The two, largely automotive component engineering companies, have both cut costs severely to meet downward real price pressures from their big car manufacturing customers. They reaped the benefits in 1992 as profits pulled out of a three-year nosedive.
On an FRS3 basis pre-tax profits at GKN, helped partly by the absence of large closure costs, jumped from pounds 68.7m to pounds 121.8m in 1992. T&N's profits similarly bounced up from pounds 40.4m to pounds 63m.
Both, despite a further nasty bite from unrelieved ACT, held their dividends.
But while GKN made enough earnings, if you exclude exceptional items, to cover a 20.5p dividend, T&N, with earnings of 6p, was well shy of covering its 10.85p payment for the second year running.
GKN generated another sizeable cash inflow of pounds 51m and cut its gearing from 26.4 to 23.3 per cent despite a pounds 28m burden on the translation of currency borrowings.
A much more profligate T&N had to borrow pounds 36m to meet the pounds 47m cost of its dividend. Its capital spending ran well ahead of depreciation and nothing was taken out of working capital.
Adverse currency debt translation weighed in to contribute half of a jump in gearing from 31 to 45 per cent. No wonder some suspect that a probable placing to help pay for its pounds 104m Goetze acquisition in Germany may be a prelude to further fund- raising.
For both companies, apart from a continuing boost from lower head-counts, further profits progress will depend on just how quickly the US and UK markets pick up and just how badly the German market falls away.
Unlike GKN, T&N exports 50 per cent of its output from a highly competitive UK base and will be able to enjoy some limited devaluation benefits, car makers allowing, from sterling's fall.

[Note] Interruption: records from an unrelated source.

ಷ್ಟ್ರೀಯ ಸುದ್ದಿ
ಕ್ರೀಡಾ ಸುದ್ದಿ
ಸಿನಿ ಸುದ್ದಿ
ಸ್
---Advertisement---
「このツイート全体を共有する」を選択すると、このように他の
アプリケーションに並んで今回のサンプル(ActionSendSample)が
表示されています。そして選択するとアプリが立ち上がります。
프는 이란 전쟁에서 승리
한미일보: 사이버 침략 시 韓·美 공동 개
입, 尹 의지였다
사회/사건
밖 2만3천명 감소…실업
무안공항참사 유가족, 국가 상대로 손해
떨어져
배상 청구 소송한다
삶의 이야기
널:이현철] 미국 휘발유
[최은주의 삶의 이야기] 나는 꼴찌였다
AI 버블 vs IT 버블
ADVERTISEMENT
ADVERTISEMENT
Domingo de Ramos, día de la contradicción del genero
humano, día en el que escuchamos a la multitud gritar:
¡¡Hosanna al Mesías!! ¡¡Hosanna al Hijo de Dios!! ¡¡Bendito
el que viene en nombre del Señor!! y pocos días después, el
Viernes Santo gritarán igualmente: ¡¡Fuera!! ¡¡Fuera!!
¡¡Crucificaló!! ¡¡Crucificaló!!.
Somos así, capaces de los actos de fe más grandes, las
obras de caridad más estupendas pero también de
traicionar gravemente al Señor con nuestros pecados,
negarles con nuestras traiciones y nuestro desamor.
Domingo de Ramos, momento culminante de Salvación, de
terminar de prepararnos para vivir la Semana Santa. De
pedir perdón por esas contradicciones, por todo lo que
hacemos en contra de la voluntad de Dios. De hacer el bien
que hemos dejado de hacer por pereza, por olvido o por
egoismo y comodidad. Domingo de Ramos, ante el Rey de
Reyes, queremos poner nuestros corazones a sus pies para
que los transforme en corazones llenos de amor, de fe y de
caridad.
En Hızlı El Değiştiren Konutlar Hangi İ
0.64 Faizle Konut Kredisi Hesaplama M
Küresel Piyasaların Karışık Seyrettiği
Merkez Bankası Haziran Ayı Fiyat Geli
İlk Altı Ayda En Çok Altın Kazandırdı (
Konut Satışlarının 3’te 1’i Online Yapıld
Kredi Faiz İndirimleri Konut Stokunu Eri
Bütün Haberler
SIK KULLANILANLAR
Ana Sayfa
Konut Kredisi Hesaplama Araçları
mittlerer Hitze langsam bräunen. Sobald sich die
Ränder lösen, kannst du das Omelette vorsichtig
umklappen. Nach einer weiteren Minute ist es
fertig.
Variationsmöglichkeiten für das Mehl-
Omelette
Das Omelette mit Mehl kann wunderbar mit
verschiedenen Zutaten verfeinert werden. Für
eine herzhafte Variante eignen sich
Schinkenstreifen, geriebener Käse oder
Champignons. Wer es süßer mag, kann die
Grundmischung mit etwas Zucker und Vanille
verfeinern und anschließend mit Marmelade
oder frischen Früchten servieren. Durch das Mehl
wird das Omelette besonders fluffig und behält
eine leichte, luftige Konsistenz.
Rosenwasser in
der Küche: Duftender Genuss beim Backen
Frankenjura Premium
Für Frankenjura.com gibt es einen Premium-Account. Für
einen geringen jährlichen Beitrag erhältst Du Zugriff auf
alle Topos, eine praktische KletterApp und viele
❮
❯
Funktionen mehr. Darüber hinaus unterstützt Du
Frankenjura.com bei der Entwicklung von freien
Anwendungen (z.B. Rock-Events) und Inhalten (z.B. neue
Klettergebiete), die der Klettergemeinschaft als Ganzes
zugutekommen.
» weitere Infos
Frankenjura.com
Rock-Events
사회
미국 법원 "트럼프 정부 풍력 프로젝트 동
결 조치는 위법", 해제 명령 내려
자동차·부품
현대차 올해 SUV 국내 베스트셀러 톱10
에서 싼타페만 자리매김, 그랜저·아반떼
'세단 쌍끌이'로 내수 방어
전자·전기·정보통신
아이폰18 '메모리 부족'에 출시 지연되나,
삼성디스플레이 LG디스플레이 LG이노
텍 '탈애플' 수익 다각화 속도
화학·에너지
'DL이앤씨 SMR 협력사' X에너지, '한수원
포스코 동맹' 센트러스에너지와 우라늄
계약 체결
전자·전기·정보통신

T&N, which may be hard-pushed to make the pounds 80m necessary to cover its dividend in 1993, is yielding 7.7 per cent at 187p, up 2p, and GKN, intent on rebuilding cover, yields 5.6 per cent at 485p.
The uncertainty over Germany could further dampen enthusiasm for either share.
Yesterday's View from City Road should have quoted Sir David Lees, chairman and chief executive, as saying that, having located close to its customers it was not viable for GKN to close down plants in Germany and supply its German customers from a UK base - not, as reported, that it was not viable to supply European automotive customers from a UK base.